In a historically depressed island, where so many people's misery had so much to do with their faith, and where, most of the time, no other leadership was allowed, the bishops loomed larger than life. When the bishops spoke, they spoke for God. And the God they spoke for was a stern, relentless deity, even angry and vindictive if people did not toe the line.

Bishops representing such a God, while often personally kind and frequently courageous in war, famine or other misfortune, were collectively formidable and brooked no nonsense in the new Catholic Ireland that emerged earlier this century the British were finally removed from most of the island.

Thus, few hierarchies were as lukewarm about the reforms of Vatican II as Ireland's. The Irish bishops, after centuries of religious oppression, finally had just the church they wanted, fashioned in their image. They believed they knew what was best for the people and generally had the clout to enforce it.

And they had reason to distrust Vatican II, which taught Catholics to think for themselves. The do-as-we-say authority they had built up for centuries crumbled under the onslaught of new thinking, the flames fanned not only by the Casey matter but by other real or alleged scandals.

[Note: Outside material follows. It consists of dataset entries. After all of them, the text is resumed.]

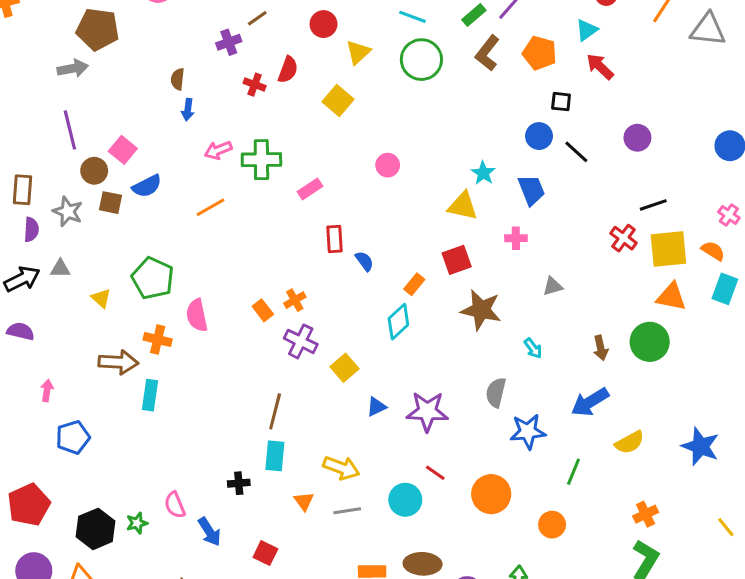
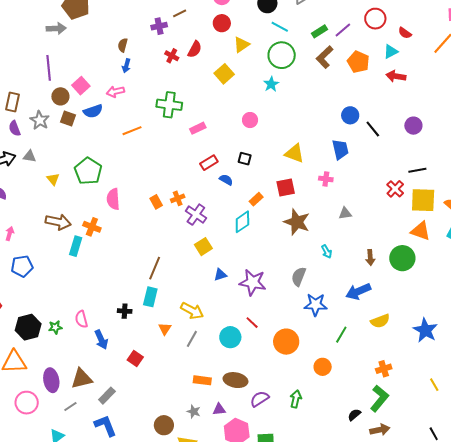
red arrow: (600, 67) -> (396, 76), turned -42
black square: (561, 102) -> (245, 159), moved
pink arrow: (218, 150) -> (115, 92), moved
cyan star: (483, 173) -> (271, 84), moved
purple semicircle: (31, 230) -> (15, 128), turned 147
red rectangle: (335, 239) -> (209, 163), turned 54
blue semicircle: (364, 261) -> (226, 180), turned -32
orange cross: (158, 340) -> (92, 227), moved
purple cross: (301, 341) -> (196, 215), moved
gray line: (347, 511) -> (192, 339), turned -60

Side by side with this spiritual softening, a secular formation was happening in Ireland. In one generation, the European Economic Community, more recently called the European Union, caused the cultures, economies and politics of member countries to overflow their borders and create a maelstrom of new attitudes and initiatives, mostly decidedly secular and materialistic, that left no old stones unturned.

Ireland, despite continuing high unemployment, benefited greatly from this union and is presently enjoying a minor economic boom. The Irish population is extremely young. The thrust is outward and forward. The nostalgic "backward look" to Celtic twilight or faith of our fathers has vanished. The music on the radio is about the same as in New York or for that matter Berlin or Rio. The TV and movie fare is standard Hollywood. The young people who, a generation ago, might have opted for a religious vocation are now unabashedly in search of money and the good times and things it can buy.

What emerges from dozens of conversations and interviews is the decline in influence of the church in Ireland and the corresponding rise of a secular outlook and culture.

Media potshots

The legacy of bitterness left behind by an often authoritarian, arrogant, unkind, undiplomatic church establishment was evident in the frenzy with which the media gloated over the Casey affair. Two years later, the vitriol continues to flow. Sins of the Cloth" runs a big black headline in a Dublin paper. A Church Rocked by Gossip and Scandal" runs another.

"An Irishman's Diary" in the highly regarded Irish Times (June 2) introduces the alleged French rascal Rabelais, who managed to be a Franciscan friar, a Benedictine and a father of three; in other words, a perfectly average Catholic priest." This kind of cheap shot would have cost the writer a career change just a few years ago.

The new catechism took several hits in the press. "A Shepherd's Pie," one writer called it, noting that the cover drawing depicted someone playing the pan pipes to an attentive sheep, presumably your average Catholic. Worse, concludes the writer, "the sheep ... looks smug and self-satisfied. There are very few such Catholics around these days.-

And a columnist in the Sunday Press writes that the catechism offers "a hell, a full-blooded medieval one with eternal fire," and goes on: "Any organization that can say with a straight face that it was born from the pierced heart of Christ hanging dead on the cross ain't gonna take no messin': 2,000 years of tradition (a word that runs like a millepede through the book) did not melt away with the first twang of the first guitar at the first folk Mass."